The impact of the proposed work is therefore substantial, especially in the light of the increased life expectancy of DS individuals, their high risk to develop AD-related cognitive decline and the increasing number of healthy population expected to be affected by dementia worldwide that. Therefore, if no effective treatments are found, this social and economic issue will reach unmanageable proportions by the near future.
It is also important to emphasize that the drugs selected to conduct this research is not been used in clinical setting and represents a novelty in the potential treatment of DS cognitive alterations. In addition, the evidence of its effectiveness could confirm the UPR as a prominent therapeutic target offering the opportunity for the development of further compounds targeting the UPR or innovative approaches in the field of neurodegenerative disorders.
At final, since increased chronic increased ER stress is a common feature of several neuropathology (e.g. Parkinson disease) the use of this therapeutic strategy could be repurposed in a different clinica setting. The use of intranasal route for drug administration represent a further innovation of this project.
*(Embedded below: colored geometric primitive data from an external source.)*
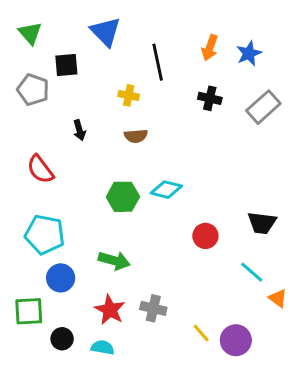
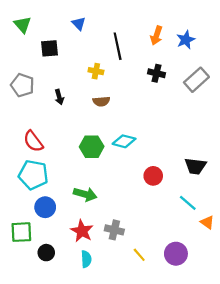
blue triangle: (105, 32) -> (79, 24), size x0.6
gray pentagon: (33, 90) -> (22, 85), moved
red semicircle: (40, 169) -> (33, 141), moved
yellow line: (201, 333) -> (139, 255), moved
cyan semicircle: (103, 347) -> (86, 259), moved, turned 77

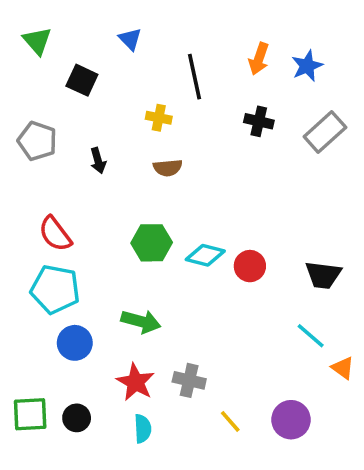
black square: (49, 48) -> (82, 80), turned 30
cyan diamond: (124, 141) -> (205, 255), moved
red circle: (153, 176) -> (250, 266), moved
green square: (21, 232) -> (30, 414), moved

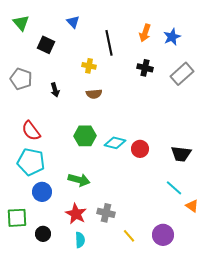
green square: (30, 414) -> (17, 218), moved

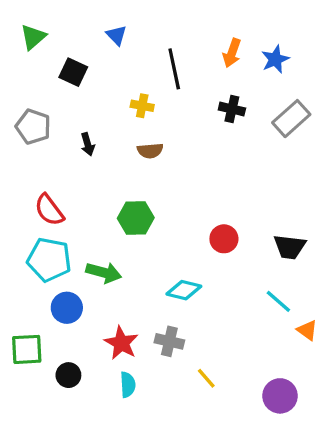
green triangle: (21, 23) -> (33, 37), turned 30
cyan diamond: (115, 143) -> (184, 290), moved
green arrow: (79, 180) -> (104, 272), moved
purple circle: (163, 235) -> (280, 396), moved

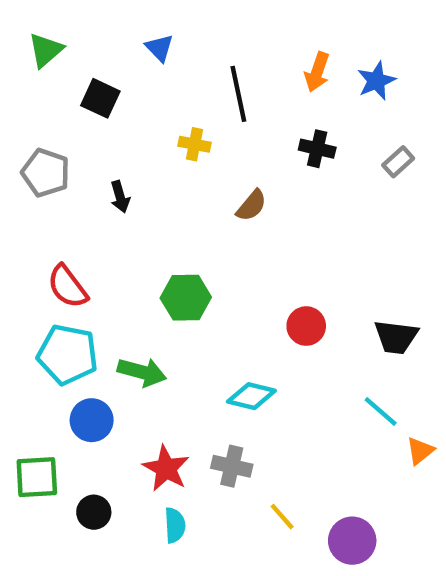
gray rectangle: (291, 119) -> (398, 162), size x0.6
brown semicircle: (150, 151) -> (251, 206), moved, turned -45
orange triangle: (307, 330) -> (420, 451), turned 45
purple circle: (280, 396) -> (352, 541), moved

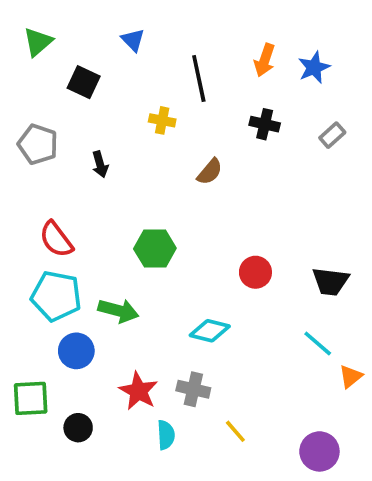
cyan semicircle: (175, 525) -> (166, 435), moved
purple circle: (352, 541) -> (319, 451), moved

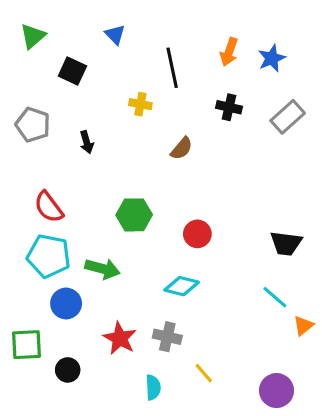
gray rectangle: (332, 135) -> (288, 117), size x1.5
red circle: (255, 272) -> (197, 234), moved
cyan semicircle: (166, 435) -> (153, 387), moved

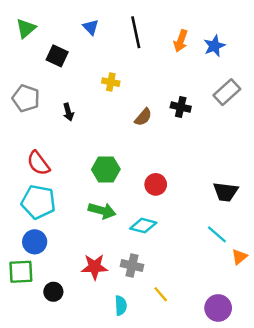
black line: (172, 68) -> (136, 32), moved
black cross: (229, 107) -> (181, 107), moved
green arrow: (102, 269) -> (102, 211), moved
blue circle: (66, 304) -> (35, 242), moved
red star: (120, 338) -> (95, 267), turned -30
Indeed, targeting the brain with drugs in a selective manner is not simple. When given by a nasal spray, a compound is rapidly transported along the olfactory nerves into the central nervous system. As the blood-brain barrier is bypassed by this technique, the effects of a compound can be addressed in the brain. Within minutes of administration, an increase in concentrations in cerebrospinal fluid (CSF) can be measured whereas only small amounts reach the systemic circulation . Previous studies by Craft and co-workers showed that insulin given by intranasal route (Frey WH II, US Patent 6313093, 2001) was able to reach the brain and exert its neuroprotective effects avoiding systemic effects.
In conclusion early preliminary findings strongly encourage to perform the present project, since the results generated by the investigators, each focusing on targets different but all equally crucial and strictly converging, may offer significant advances in the understanding pathophysiological mechanisms involved in DS- and age- associated cognitive decline. Interestingly the results may suggest novel and promising therapy that hopefully could have the potential not just to alleviate the symptoms but also to modify the course of the decline.